▼
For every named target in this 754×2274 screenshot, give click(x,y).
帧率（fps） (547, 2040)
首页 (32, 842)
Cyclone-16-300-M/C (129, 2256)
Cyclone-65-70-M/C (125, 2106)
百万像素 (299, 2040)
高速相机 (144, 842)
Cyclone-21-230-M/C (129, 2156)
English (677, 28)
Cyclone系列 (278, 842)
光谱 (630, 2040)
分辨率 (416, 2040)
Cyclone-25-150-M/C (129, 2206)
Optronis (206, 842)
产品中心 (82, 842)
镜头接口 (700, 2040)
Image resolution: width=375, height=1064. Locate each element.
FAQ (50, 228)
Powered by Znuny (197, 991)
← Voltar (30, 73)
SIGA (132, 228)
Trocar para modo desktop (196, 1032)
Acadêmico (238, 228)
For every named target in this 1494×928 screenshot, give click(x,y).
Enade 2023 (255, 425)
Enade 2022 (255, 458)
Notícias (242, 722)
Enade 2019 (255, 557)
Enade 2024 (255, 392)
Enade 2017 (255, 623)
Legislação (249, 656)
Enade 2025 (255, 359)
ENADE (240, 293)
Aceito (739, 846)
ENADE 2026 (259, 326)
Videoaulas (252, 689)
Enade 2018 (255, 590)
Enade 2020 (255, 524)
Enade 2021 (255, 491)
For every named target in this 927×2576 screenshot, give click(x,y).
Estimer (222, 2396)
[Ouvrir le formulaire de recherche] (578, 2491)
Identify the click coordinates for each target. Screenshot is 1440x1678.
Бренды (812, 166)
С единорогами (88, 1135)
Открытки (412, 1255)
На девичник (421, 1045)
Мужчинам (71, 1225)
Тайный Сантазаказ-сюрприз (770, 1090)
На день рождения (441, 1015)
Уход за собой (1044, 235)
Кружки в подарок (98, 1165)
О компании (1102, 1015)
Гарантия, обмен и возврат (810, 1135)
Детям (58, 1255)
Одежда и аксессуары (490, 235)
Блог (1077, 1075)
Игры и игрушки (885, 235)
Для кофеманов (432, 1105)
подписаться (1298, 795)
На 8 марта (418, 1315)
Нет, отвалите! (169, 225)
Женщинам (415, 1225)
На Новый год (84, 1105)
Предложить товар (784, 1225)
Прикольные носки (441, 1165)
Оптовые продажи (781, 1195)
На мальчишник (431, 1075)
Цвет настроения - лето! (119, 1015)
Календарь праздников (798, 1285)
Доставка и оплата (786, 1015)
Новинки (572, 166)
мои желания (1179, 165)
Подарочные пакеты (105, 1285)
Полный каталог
▲
TRY IT: Give every record again, exactly as it reads.

EXERCISE SOLUTION:
For every named target in this 754×2274 screenshot, give click(x,y).
帧率（fps） (547, 2040)
首页 (32, 842)
Cyclone-16-300-M/C (129, 2256)
Cyclone-65-70-M/C (125, 2106)
百万像素 (299, 2040)
高速相机 (144, 842)
Cyclone-21-230-M/C (129, 2156)
English (677, 28)
Cyclone系列 (278, 842)
光谱 (630, 2040)
分辨率 (416, 2040)
Cyclone-25-150-M/C (129, 2206)
Optronis (206, 842)
产品中心 (82, 842)
镜头接口 (700, 2040)
Image resolution: width=375, height=1064. Locate each element.
FAQ (50, 228)
Powered by Znuny (197, 991)
← Voltar (30, 73)
SIGA (132, 228)
Trocar para modo desktop (196, 1032)
Acadêmico (238, 228)
For every named target in this 1494×928 screenshot, give click(x,y).
Enade 2023 (255, 425)
Enade 2022 (255, 458)
Notícias (242, 722)
Enade 2019 (255, 557)
Enade 2024 (255, 392)
Enade 2017 (255, 623)
Legislação (249, 656)
Enade 2025 (255, 359)
ENADE (240, 293)
Aceito (739, 846)
ENADE 2026 (259, 326)
Videoaulas (252, 689)
Enade 2018 (255, 590)
Enade 2020 (255, 524)
Enade 2021 (255, 491)
For every named target in this 927×2576 screenshot, give click(x,y).
Estimer (222, 2396)
[Ouvrir le formulaire de recherche] (578, 2491)
Identify the click coordinates for each target. Screenshot is 1440x1678.
Бренды (812, 166)
С единорогами (88, 1135)
Открытки (412, 1255)
На девичник (421, 1045)
Мужчинам (71, 1225)
Тайный Сантазаказ-сюрприз (770, 1090)
На день рождения (441, 1015)
Уход за собой (1044, 235)
Кружки в подарок (98, 1165)
О компании (1102, 1015)
Гарантия, обмен и возврат (810, 1135)
Детям (58, 1255)
Одежда и аксессуары (490, 235)
Блог (1077, 1075)
Игры и игрушки (885, 235)
Для кофеманов (432, 1105)
подписаться (1298, 795)
На 8 марта (418, 1315)
Нет, отвалите! (169, 225)
Женщинам (415, 1225)
На Новый год (84, 1105)
Предложить товар (784, 1225)
Прикольные носки (441, 1165)
Оптовые продажи (781, 1195)
На мальчишник (431, 1075)
Цвет настроения - лето! (119, 1015)
Календарь праздников (798, 1285)
Доставка и оплата (786, 1015)
Новинки (572, 166)
мои желания (1179, 165)
Подарочные пакеты (105, 1285)
Полный каталог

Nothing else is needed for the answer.